M is iron or an iron-cobalt combination and B is elemental boron. Ribbons can be tied to individual grains of such material if necessary.The individual grains are then heated to the plastic state and worked individually to deform each grain and form the crystallites or grains therein. along a magnetically preferred axis;
Thus forming flakes of material that are not fused together. Furthermore, the flakes having crystallites oriented in this manner are cooled and collected, and used to manufacture a permanent magnet having magnetic anisotropy.

A feature of the present invention is that individual particles of magnetically isotropic material are passed through a heat source to heat them to a plastic state, then pounded while in the plastic state against the interstitial surface of a hot working device, and then It is an object of the present invention to provide a method for forming individual particles into individual flakes by deforming the particles between interstitial surfaces while leaving the individual particles in a plastic state. This method prevents fusion of the resulting individual flakes by maintaining a controlled separation of the individual particles during the shaping, and
The intention is to produce crystallites and grain structures oriented along crystallographically preferred magnetization axes.

One feature of the method of the present invention is that, in providing a method of the type that takes advantage of the objects and features set forth above, isotropic particles are heated to a plastic state by directing them to a plasma torch and are then plasma sprayed.

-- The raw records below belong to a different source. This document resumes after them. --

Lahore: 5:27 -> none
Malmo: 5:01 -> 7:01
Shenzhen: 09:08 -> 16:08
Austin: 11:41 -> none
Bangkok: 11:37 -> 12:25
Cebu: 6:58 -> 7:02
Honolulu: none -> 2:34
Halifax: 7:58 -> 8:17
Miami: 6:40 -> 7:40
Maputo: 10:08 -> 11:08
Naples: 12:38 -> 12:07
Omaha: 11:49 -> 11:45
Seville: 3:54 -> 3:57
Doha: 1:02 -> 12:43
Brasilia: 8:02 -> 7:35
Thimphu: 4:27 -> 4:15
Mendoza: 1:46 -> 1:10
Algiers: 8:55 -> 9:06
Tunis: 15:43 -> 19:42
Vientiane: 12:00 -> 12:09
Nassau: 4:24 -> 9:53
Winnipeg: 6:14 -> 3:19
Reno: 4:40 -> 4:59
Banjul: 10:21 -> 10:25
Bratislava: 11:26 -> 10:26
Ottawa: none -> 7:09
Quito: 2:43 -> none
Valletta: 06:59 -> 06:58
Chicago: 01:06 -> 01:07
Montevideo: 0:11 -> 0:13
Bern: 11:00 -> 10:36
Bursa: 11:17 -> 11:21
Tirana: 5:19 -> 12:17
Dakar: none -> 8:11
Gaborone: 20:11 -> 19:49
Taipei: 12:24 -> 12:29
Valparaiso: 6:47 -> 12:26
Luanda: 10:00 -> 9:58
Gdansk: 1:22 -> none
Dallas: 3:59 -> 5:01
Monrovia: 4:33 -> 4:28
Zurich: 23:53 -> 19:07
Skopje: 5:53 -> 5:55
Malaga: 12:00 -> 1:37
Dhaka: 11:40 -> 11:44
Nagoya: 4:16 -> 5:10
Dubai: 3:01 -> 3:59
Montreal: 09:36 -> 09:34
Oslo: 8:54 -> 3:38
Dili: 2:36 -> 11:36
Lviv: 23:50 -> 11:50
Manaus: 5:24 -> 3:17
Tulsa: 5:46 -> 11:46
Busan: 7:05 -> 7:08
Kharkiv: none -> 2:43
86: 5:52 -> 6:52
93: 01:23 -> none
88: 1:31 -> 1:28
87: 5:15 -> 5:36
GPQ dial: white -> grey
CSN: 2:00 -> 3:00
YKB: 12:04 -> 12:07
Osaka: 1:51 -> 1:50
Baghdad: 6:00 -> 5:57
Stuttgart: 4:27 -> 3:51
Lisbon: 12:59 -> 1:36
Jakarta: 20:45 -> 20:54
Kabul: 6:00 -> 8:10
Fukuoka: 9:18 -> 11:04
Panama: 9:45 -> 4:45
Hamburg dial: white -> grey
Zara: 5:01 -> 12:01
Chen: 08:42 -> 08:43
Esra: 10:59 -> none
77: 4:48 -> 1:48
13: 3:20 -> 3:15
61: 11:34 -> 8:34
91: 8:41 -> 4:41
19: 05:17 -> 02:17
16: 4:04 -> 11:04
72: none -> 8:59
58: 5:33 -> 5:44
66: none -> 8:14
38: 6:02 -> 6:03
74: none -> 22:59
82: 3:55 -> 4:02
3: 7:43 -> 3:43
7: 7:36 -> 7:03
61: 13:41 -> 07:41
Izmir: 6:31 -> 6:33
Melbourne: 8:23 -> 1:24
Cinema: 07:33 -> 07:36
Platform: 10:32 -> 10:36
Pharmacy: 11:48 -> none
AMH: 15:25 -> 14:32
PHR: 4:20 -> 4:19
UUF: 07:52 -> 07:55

The purpose of this method is to strike the particles against the surface of the molding die.

Another feature of the invention is that the isotropic particles are processed by a continuous process that involves shaping them by passing them through a gap between hot working rolls while leaving the isotropic particles in a plastic state. be.

Yet another feature of the invention is to provide a method of the type described above for forming anisotropic flake materials suitable for mixing with matrix materials for processing into various forms of anisotropic permanent magnets. , 1 to 350 μm.

Yet another object is to provide an apparatus for carrying out the above-described method, which apparatus comprises a plasma spray system and particles sprayed from the plasma spray system that are separated into particles of a magnetically anisotropic material. a pair of opposing rotating rollers for forming the sheet into a thin slice.

The method of the invention is applicable to compositions containing a suitable transition metal component, a suitable rare earth component, and boron.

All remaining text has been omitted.